[Opening Records supplied section]

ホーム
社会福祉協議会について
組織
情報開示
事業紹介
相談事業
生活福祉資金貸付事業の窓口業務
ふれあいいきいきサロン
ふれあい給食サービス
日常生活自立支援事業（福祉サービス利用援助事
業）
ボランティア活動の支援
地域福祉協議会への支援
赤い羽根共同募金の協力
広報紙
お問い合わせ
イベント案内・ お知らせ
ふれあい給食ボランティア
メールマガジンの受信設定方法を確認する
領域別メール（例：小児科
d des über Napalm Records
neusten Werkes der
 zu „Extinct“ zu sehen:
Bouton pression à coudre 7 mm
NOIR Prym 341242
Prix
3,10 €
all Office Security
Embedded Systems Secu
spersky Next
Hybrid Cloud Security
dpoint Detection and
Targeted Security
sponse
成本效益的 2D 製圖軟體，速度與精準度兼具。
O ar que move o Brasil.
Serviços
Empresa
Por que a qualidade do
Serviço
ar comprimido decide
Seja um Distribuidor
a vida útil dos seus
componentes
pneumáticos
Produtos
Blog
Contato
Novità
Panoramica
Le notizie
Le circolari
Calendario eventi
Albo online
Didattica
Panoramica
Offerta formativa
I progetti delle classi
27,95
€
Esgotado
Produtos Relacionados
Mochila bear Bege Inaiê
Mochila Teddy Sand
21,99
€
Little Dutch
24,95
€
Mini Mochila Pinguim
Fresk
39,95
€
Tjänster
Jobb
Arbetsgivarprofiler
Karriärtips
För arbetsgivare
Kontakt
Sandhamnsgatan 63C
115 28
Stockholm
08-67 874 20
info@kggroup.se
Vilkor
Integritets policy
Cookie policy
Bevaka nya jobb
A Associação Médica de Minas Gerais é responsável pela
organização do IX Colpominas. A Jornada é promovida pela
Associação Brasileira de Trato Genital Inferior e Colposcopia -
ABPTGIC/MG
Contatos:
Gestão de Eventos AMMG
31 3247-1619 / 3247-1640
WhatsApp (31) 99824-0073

[Closing Records supplied section]
[Opening Records supplied section]

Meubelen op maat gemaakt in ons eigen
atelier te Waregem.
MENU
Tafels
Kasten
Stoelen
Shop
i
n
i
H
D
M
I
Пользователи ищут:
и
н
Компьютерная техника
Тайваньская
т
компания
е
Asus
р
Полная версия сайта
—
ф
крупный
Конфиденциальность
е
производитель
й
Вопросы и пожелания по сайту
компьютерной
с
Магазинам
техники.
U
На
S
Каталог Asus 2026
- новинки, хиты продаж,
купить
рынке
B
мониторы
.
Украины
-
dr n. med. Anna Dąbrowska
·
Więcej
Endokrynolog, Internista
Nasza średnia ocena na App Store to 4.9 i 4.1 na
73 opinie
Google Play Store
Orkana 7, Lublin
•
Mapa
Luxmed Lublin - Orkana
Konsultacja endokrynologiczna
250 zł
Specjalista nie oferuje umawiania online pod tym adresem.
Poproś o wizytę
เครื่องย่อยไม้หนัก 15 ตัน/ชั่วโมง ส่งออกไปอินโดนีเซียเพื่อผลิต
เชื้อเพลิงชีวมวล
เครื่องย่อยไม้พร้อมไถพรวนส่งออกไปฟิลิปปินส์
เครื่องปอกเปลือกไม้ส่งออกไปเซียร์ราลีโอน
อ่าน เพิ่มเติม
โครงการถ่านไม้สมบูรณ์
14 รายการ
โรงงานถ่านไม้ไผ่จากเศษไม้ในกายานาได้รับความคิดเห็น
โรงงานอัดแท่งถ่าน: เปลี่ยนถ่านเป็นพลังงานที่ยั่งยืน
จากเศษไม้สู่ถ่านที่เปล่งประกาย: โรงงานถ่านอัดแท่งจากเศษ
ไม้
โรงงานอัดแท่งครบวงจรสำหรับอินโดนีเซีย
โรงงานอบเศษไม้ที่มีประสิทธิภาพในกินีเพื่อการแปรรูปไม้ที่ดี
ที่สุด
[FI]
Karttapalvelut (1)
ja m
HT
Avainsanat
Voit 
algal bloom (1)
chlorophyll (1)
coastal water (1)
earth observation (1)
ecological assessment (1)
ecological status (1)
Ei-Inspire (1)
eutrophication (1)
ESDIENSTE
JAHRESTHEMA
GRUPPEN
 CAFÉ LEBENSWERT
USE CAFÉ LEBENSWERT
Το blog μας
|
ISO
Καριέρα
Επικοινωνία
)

[Closing Records supplied section]
[Opening Records supplied section]

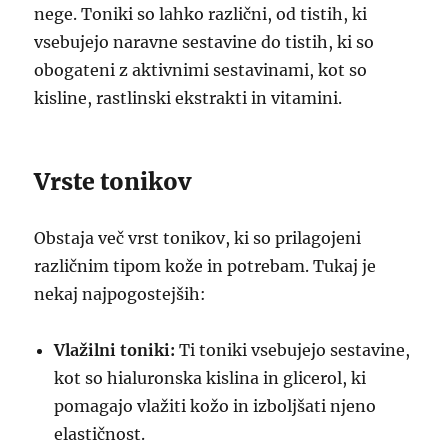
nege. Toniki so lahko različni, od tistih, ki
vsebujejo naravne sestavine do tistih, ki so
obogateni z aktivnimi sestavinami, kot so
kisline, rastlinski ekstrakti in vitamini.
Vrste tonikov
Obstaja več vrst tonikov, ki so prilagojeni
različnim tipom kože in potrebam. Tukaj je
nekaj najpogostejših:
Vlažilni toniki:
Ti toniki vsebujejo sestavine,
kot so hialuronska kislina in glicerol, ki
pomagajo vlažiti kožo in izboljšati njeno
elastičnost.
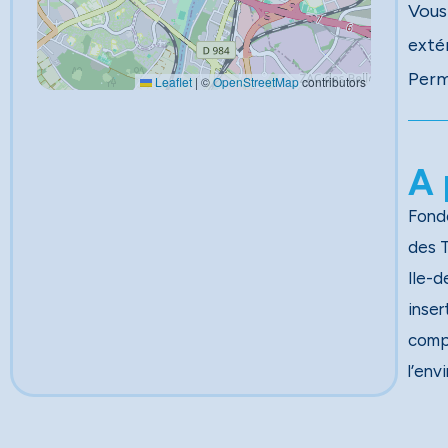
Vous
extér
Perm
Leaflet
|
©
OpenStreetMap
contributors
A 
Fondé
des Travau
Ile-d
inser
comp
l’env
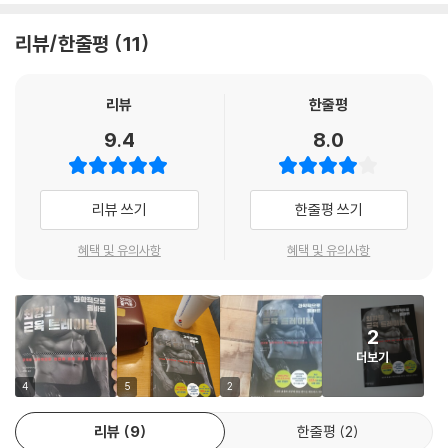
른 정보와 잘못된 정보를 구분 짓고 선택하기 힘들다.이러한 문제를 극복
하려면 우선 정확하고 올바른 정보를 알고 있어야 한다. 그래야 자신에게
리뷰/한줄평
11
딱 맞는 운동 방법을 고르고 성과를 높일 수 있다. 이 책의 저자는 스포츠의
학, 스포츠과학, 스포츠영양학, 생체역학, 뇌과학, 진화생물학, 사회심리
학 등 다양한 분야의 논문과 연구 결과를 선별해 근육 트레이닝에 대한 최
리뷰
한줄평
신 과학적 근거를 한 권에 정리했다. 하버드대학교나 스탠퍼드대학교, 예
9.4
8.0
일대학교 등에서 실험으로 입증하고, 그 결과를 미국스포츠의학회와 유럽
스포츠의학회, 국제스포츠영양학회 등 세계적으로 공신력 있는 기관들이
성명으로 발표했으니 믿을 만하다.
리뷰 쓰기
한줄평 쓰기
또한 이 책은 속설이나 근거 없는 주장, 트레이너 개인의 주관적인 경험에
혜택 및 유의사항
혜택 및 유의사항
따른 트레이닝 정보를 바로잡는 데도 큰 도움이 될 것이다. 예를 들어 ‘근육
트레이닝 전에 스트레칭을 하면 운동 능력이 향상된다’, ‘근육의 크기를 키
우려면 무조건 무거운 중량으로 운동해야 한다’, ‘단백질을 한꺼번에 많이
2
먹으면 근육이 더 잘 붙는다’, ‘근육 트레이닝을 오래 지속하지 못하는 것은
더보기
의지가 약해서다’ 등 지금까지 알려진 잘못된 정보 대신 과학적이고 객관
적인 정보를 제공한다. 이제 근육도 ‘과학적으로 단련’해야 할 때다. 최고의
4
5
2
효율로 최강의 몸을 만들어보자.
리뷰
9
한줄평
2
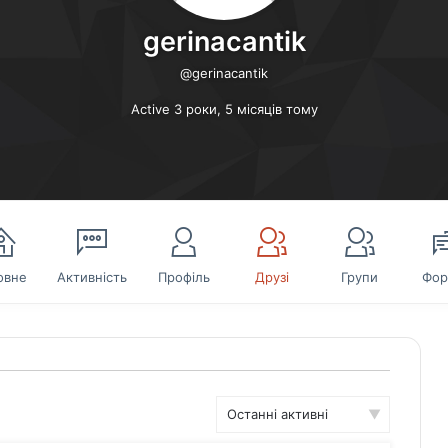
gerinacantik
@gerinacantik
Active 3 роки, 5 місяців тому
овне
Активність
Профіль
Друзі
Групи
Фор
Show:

[Closing Records supplied section]

| Exercise requirements |
Within the listing above, extract exactly the lines from the line with "ボランティア活動の支援" to the line with "Bevaka nya jobb", the two named lines included, and no others.

| Response below |
ボランティア活動の支援
地域福祉協議会への支援
赤い羽根共同募金の協力
広報紙
お問い合わせ
イベント案内・ お知らせ
ふれあい給食ボランティア
メールマガジンの受信設定方法を確認する
領域別メール（例：小児科
d des über Napalm Records
neusten Werkes der
 zu „Extinct“ zu sehen:
Bouton pression à coudre 7 mm
NOIR Prym 341242
Prix
3,10 €
all Office Security
Embedded Systems Secu
spersky Next
Hybrid Cloud Security
dpoint Detection and
Targeted Security
sponse
成本效益的 2D 製圖軟體，速度與精準度兼具。
O ar que move o Brasil.
Serviços
Empresa
Por que a qualidade do
Serviço
ar comprimido decide
Seja um Distribuidor
a vida útil dos seus
componentes
pneumáticos
Produtos
Blog
Contato
Novità
Panoramica
Le notizie
Le circolari
Calendario eventi
Albo online
Didattica
Panoramica
Offerta formativa
I progetti delle classi
27,95
€
Esgotado
Produtos Relacionados
Mochila bear Bege Inaiê
Mochila Teddy Sand
21,99
€
Little Dutch
24,95
€
Mini Mochila Pinguim
Fresk
39,95
€
Tjänster
Jobb
Arbetsgivarprofiler
Karriärtips
För arbetsgivare
Kontakt
Sandhamnsgatan 63C
115 28
Stockholm
08-67 874 20
info@kggroup.se
Vilkor
Integritets policy
Cookie policy
Bevaka nya jobb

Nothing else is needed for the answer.